All entries are to be repeated exactly as shown below.

(Dataset records)
= Beginning of Section =
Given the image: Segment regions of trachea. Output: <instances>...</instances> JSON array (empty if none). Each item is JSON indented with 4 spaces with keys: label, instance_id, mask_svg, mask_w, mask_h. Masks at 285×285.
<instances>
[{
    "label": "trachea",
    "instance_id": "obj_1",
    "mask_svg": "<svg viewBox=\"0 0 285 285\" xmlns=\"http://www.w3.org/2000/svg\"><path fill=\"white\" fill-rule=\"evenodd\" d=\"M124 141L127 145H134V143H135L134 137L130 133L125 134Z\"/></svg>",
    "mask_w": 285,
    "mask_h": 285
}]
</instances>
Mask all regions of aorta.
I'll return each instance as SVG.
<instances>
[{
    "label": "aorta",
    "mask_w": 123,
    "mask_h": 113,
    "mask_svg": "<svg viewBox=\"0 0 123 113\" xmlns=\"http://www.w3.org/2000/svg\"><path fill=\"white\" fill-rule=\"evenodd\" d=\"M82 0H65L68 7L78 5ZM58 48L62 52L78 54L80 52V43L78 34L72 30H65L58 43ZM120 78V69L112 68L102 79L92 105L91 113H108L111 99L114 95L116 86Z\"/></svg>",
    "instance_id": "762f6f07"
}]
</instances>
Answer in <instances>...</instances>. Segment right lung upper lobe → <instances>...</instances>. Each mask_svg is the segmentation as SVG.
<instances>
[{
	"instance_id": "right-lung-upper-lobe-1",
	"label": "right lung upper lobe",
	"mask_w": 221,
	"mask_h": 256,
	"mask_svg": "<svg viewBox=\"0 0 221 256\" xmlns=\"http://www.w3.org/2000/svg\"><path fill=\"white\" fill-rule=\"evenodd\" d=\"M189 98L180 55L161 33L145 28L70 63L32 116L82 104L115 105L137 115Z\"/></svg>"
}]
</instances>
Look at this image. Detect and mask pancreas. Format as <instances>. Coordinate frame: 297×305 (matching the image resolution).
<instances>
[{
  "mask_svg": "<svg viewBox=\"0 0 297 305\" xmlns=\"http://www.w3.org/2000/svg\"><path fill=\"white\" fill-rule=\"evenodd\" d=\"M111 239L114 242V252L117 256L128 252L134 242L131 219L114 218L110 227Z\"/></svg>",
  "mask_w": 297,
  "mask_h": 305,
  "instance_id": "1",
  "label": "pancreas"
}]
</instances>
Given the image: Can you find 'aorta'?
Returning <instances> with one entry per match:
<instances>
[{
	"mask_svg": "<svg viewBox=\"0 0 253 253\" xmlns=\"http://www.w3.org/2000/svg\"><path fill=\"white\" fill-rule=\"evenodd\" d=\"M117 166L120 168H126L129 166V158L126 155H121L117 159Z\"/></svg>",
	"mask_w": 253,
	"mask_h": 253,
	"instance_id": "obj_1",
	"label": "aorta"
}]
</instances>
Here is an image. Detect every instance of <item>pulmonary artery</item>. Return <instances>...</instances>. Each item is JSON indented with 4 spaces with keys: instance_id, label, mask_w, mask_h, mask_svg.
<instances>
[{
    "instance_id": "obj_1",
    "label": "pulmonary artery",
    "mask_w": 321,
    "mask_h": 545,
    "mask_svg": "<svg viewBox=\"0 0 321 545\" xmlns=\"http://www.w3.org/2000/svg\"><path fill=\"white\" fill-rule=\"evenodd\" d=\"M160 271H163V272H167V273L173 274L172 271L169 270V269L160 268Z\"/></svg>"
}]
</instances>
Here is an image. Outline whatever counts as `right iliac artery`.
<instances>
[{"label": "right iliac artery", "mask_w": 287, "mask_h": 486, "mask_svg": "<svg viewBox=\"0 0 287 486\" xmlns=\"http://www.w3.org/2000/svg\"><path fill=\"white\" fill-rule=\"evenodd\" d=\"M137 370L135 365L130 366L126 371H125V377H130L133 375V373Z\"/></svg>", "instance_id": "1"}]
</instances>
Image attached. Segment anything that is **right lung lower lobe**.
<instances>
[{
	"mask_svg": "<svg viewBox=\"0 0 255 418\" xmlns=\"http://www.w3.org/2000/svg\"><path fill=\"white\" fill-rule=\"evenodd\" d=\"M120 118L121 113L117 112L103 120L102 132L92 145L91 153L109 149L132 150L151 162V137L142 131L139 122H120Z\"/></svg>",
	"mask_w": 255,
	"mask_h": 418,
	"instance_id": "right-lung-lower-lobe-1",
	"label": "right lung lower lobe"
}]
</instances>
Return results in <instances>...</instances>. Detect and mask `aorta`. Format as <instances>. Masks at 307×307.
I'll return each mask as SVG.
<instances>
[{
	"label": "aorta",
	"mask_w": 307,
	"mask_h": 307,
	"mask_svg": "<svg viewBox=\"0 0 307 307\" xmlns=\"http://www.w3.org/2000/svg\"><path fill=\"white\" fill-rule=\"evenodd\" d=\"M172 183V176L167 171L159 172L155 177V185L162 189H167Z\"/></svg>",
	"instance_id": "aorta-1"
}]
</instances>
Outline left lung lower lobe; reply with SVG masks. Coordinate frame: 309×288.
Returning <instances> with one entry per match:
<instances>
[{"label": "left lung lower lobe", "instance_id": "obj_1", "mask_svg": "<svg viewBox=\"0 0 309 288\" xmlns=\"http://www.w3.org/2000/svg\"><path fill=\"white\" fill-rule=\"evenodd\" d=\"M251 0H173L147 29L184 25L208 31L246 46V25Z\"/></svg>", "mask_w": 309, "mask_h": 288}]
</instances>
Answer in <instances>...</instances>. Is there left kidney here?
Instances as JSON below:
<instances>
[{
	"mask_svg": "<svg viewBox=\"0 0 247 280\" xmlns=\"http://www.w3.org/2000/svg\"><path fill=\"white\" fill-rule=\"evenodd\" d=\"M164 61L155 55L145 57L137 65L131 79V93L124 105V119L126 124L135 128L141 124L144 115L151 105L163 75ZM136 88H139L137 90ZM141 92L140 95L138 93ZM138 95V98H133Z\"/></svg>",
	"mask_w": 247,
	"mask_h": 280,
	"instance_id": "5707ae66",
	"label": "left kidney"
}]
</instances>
= End of Section =
» **REPLY TO THE EXERCISE**
Given the image: Segment regions of trachea. Output: <instances>...</instances> JSON array (empty if none). Each item is JSON indented with 4 spaces with keys: label, instance_id, mask_svg, mask_w, mask_h. Masks at 285×285.
<instances>
[{
    "label": "trachea",
    "instance_id": "obj_1",
    "mask_svg": "<svg viewBox=\"0 0 285 285\" xmlns=\"http://www.w3.org/2000/svg\"><path fill=\"white\" fill-rule=\"evenodd\" d=\"M124 141L127 145H134V143H135L134 137L130 133L125 134Z\"/></svg>",
    "mask_w": 285,
    "mask_h": 285
}]
</instances>
Mask all regions of aorta.
I'll return each instance as SVG.
<instances>
[{
    "label": "aorta",
    "mask_w": 123,
    "mask_h": 113,
    "mask_svg": "<svg viewBox=\"0 0 123 113\" xmlns=\"http://www.w3.org/2000/svg\"><path fill=\"white\" fill-rule=\"evenodd\" d=\"M82 0H65L68 7L78 5ZM58 48L62 52L78 54L80 52V43L78 34L72 30H65L58 43ZM120 78V69L112 68L102 79L92 105L91 113H108L111 99L114 95L116 86Z\"/></svg>",
    "instance_id": "762f6f07"
}]
</instances>
Answer in <instances>...</instances>. Segment right lung upper lobe → <instances>...</instances>. Each mask_svg is the segmentation as SVG.
<instances>
[{
	"instance_id": "right-lung-upper-lobe-1",
	"label": "right lung upper lobe",
	"mask_w": 221,
	"mask_h": 256,
	"mask_svg": "<svg viewBox=\"0 0 221 256\" xmlns=\"http://www.w3.org/2000/svg\"><path fill=\"white\" fill-rule=\"evenodd\" d=\"M189 98L180 55L161 33L145 28L70 63L32 116L82 104L115 105L137 115Z\"/></svg>"
}]
</instances>
Look at this image. Detect and mask pancreas. Format as <instances>. Coordinate frame: 297×305 (matching the image resolution).
<instances>
[{
  "mask_svg": "<svg viewBox=\"0 0 297 305\" xmlns=\"http://www.w3.org/2000/svg\"><path fill=\"white\" fill-rule=\"evenodd\" d=\"M111 239L114 242V252L117 256L128 252L134 242L131 219L114 218L110 227Z\"/></svg>",
  "mask_w": 297,
  "mask_h": 305,
  "instance_id": "1",
  "label": "pancreas"
}]
</instances>
Given the image: Can you find 'aorta'?
Returning <instances> with one entry per match:
<instances>
[{
	"mask_svg": "<svg viewBox=\"0 0 253 253\" xmlns=\"http://www.w3.org/2000/svg\"><path fill=\"white\" fill-rule=\"evenodd\" d=\"M117 166L120 168H126L129 166V158L126 155H121L117 159Z\"/></svg>",
	"mask_w": 253,
	"mask_h": 253,
	"instance_id": "obj_1",
	"label": "aorta"
}]
</instances>
Here is an image. Detect every instance of <item>pulmonary artery</item>. Return <instances>...</instances>. Each item is JSON indented with 4 spaces with keys: instance_id, label, mask_w, mask_h, mask_svg.
<instances>
[{
    "instance_id": "obj_1",
    "label": "pulmonary artery",
    "mask_w": 321,
    "mask_h": 545,
    "mask_svg": "<svg viewBox=\"0 0 321 545\" xmlns=\"http://www.w3.org/2000/svg\"><path fill=\"white\" fill-rule=\"evenodd\" d=\"M160 271H163V272H167V273L173 274L172 271L169 270V269L160 268Z\"/></svg>"
}]
</instances>
Here is an image. Outline whatever counts as `right iliac artery`.
<instances>
[{"label": "right iliac artery", "mask_w": 287, "mask_h": 486, "mask_svg": "<svg viewBox=\"0 0 287 486\" xmlns=\"http://www.w3.org/2000/svg\"><path fill=\"white\" fill-rule=\"evenodd\" d=\"M137 370L135 365L130 366L126 371H125V377H130L133 375V373Z\"/></svg>", "instance_id": "1"}]
</instances>
Image attached. Segment anything that is **right lung lower lobe**.
<instances>
[{
	"mask_svg": "<svg viewBox=\"0 0 255 418\" xmlns=\"http://www.w3.org/2000/svg\"><path fill=\"white\" fill-rule=\"evenodd\" d=\"M120 118L121 113L117 112L103 120L102 132L92 145L91 153L109 149L132 150L151 162V137L142 131L139 122H120Z\"/></svg>",
	"mask_w": 255,
	"mask_h": 418,
	"instance_id": "right-lung-lower-lobe-1",
	"label": "right lung lower lobe"
}]
</instances>
Return results in <instances>...</instances>. Detect and mask `aorta`. Format as <instances>. Masks at 307×307.
I'll return each mask as SVG.
<instances>
[{
	"label": "aorta",
	"mask_w": 307,
	"mask_h": 307,
	"mask_svg": "<svg viewBox=\"0 0 307 307\" xmlns=\"http://www.w3.org/2000/svg\"><path fill=\"white\" fill-rule=\"evenodd\" d=\"M172 183V176L167 171L159 172L155 177V185L162 189H167Z\"/></svg>",
	"instance_id": "aorta-1"
}]
</instances>
Outline left lung lower lobe; reply with SVG masks. Coordinate frame: 309×288.
Returning <instances> with one entry per match:
<instances>
[{"label": "left lung lower lobe", "instance_id": "obj_1", "mask_svg": "<svg viewBox=\"0 0 309 288\" xmlns=\"http://www.w3.org/2000/svg\"><path fill=\"white\" fill-rule=\"evenodd\" d=\"M251 0H173L147 29L184 25L208 31L246 46V25Z\"/></svg>", "mask_w": 309, "mask_h": 288}]
</instances>
Answer in <instances>...</instances>. Is there left kidney here?
Instances as JSON below:
<instances>
[{
	"mask_svg": "<svg viewBox=\"0 0 247 280\" xmlns=\"http://www.w3.org/2000/svg\"><path fill=\"white\" fill-rule=\"evenodd\" d=\"M164 61L155 55L145 57L137 65L131 79V93L124 105V119L126 124L135 128L141 124L144 115L151 105L163 75ZM136 88H139L137 90ZM141 92L140 95L138 93ZM138 95V98H133Z\"/></svg>",
	"mask_w": 247,
	"mask_h": 280,
	"instance_id": "5707ae66",
	"label": "left kidney"
}]
</instances>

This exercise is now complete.